Merges paired-end reads (if applicable).
Removes chimeric sequences.
Outputs a high-resolution table of ASVs for downstream analysis.

Ready to see it in action? Let’s continue with the DADA2 pipeline!

qiime dada2 denoise-paired \
  --i-demultiplexed-seqs /Users/chathu/Documents/qiime2_outputs/demultiplexed-sequences.qza \
  --p-trunc-len-f 286 \
  --p-trunc-len-r 207 \
  --p-trim-left-f 17 \
  --p-trim-left-r 21 \
  --p-n-threads 10 \
  --o-table /Users/chathu/Documents/qiime2_outputs/table.qza \
  --o-representative-sequences /Users/chathu/Documents/qiime2_outputs/rep-seqs.qza \
  --o-denoising-stats /Users/chathu/Documents/qiime2_outputs/denoising-stats.qza \
  --verbose

Command Purpose

The qiime dada2 denoise-paired command processes paired-end sequencing data to remove errors, merge reads, and produce feature tables and representative sequences.

Key Parameters

Verbose: --verbose
Prints detailed logs during processing.

Input File: --i-demultiplexed-seqs
Specifies the demultiplexed sequences file (.qza).

Trimming:

--p-trim-left-f 17 / --p-trim-left-r 21: Remove primer bases at the start.
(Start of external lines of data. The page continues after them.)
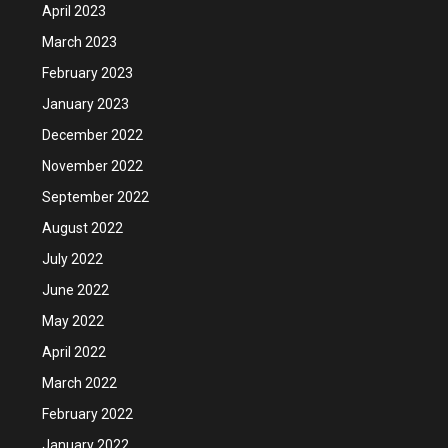
April 2023
March 2023
February 2023
January 2023
December 2022
November 2022
September 2022
August 2022
July 2022
June 2022
May 2022
April 2022
March 2022
February 2022
January 2022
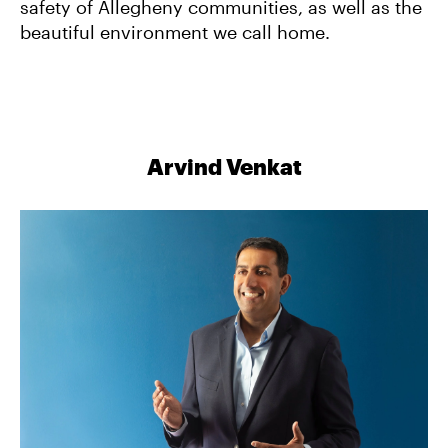
safety of Allegheny communities, as well as the
beautiful environment we call home.
Arvind Venkat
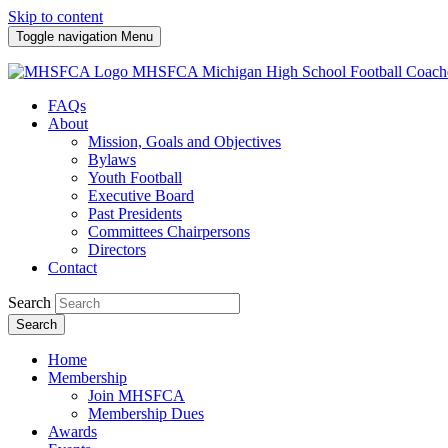
Skip to content
Toggle navigation
Menu
MHSFCA
Michigan High School Football Coach
FAQs
About
Mission, Goals and Objectives
Bylaws
Youth Football
Executive Board
Past Presidents
Committees Chairpersons
Directors
Contact
Search
Search
Home
Membership
Join MHSFCA
Membership Dues
Awards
--p-trunc-len-f 286 / --p-trunc-len-r 207: Trim low-quality bases at the ends.

Threads: --p-n-threads 10
Speed up processing by using 10 CPU cores.

Output Files:

--o-table: Feature table (table.qza).

--o-representative-sequences: Unique ASVs (rep-seqs.qza).

--o-denoising-stats: DADA2 stats (denoising-stats.qza).

Now that we have several output files,

Now that we’ve generated several output files, let’s take a closer look at one of them to understand the denoising process. Specifically, let’s examine the file denoising-stats.qza. This file provides detailed insights into the quality filtering and error correction steps applied to your data during denoising. By exploring it, we’ll get a better sense of how the raw sequencing reads were processed and prepared for downstream analysis.

Converting the denoising-stats.qza file into a .qzv format is quick and easy, making it the best way to take a closer look at the denoising process. Once converted, we can interactively explore the details using Qiime2 View. This visualization will provide clear insights into the quality filtering and error correction steps applied to the data. Let’s go ahead and do that!

qiime metadata tabulate \
  --m-input-file /Users/chathu/Documents/qiime2_outputs/denoising-stats.qza \                   
  --o-visualization /Users/chathu/Documents/qiime2_outputs/dada2-stats-summ.qzv

Here’s what you’ll see: the table includes several column headers that are quite self-explanatory, so I won’t go into detail about them. The information presented is straightforward, allowing you to easily interpret the stats from the denoising process.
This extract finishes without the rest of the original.